Blackhawks legend Bobby Hull dies at 84
Hockey Hall of Famer Bobby Hull died at the age of 84, the NHL Alumni Association confirmed Monday.
Hull is the Chicago Blackhawks' all-time leading goal scorer with 604 in 1,036 games. He also played 18 NHL contests with the Winnipeg Jets and nine more with the Hartford Whalers, in addition to suiting up for seven seasons with the Jets in the WHA.
The former winger, who earned the nickname "The Golden Jet," amassed 610 goals and 560 assists over 16 NHL campaigns, notching another 303 tallies and 335 helpers across 411 WHA contests.
Hull won the Hart Trophy twice, the Art Ross Trophy three times, and helped the Blackhawks win the Stanley Cup in 1961. The Hall of Fame inducted him in 1983, and the NHL named him one of its 100 greatest players in 2017.
However, several off-ice transgressions overshadowed some of his on-ice achievements.

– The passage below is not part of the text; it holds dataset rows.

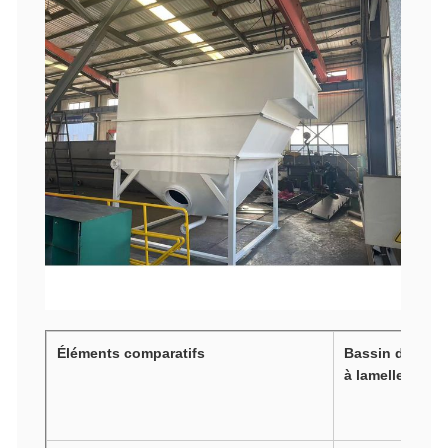
Éléments comparatifs
Bassin de déca
à lamelles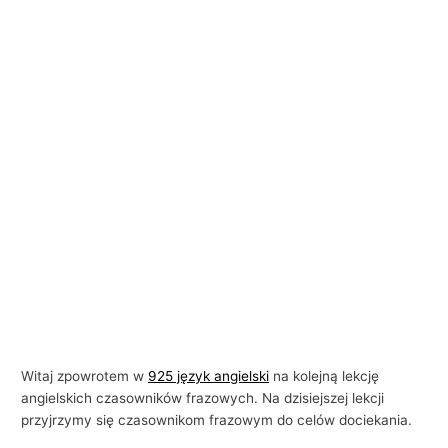
Witaj zpowrotem w
925 język angielski
na kolejną lekcję
angielskich czasowników frazowych. Na dzisiejszej lekcji
przyjrzymy się czasownikom frazowym do celów dociekania.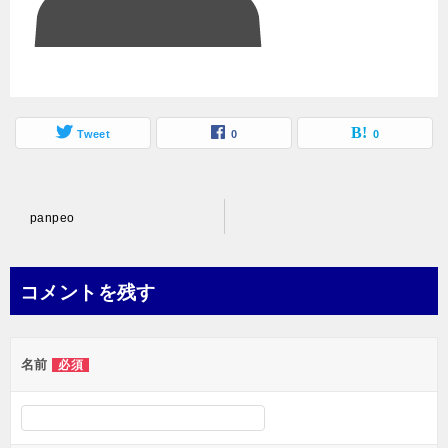
Tweet
0
0
投
panpeo
稿
ナ
コメントを残す
ビ
ゲ
名前
必須
ー
シ
ョ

In 1998, a Russian newspaper quoted him as saying Adolf Hitler had "some good ideas" but "just went a little bit too far." He denied making the comments.

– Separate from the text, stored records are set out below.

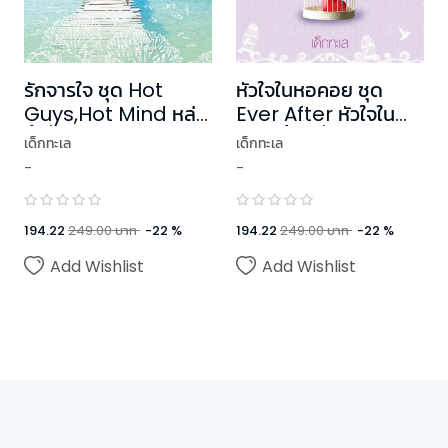
รักจารใจ ชุด Hot
หัวใจในหอคอย ชุด
Guys,Hot Mind หล่อ
Ever After หัวใจใน
นี้ ที่หัวใจ
กาลครั้งหนึ่ง
เด็กทะเล
เด็กทะเล
-
-
194.22
249.00
บาท
-
22
%
194.22
249.00
บาท
-
22
%
Add Wishlist
Add Wishlist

In a 1986 incident, he was convicted of assaulting a police officer who intervened during a dispute between Hull and his then-wife, Deborah. He was also charged with battery, but that was dropped because she didn't want to testify against her husband. In 2002, Hull's second wife, Joanne, said he abused her.
The Blackhawks named Hull a team ambassador along with fellow franchise icon Stan Mikita in 2008, but the club removed Hull from the role in 2022.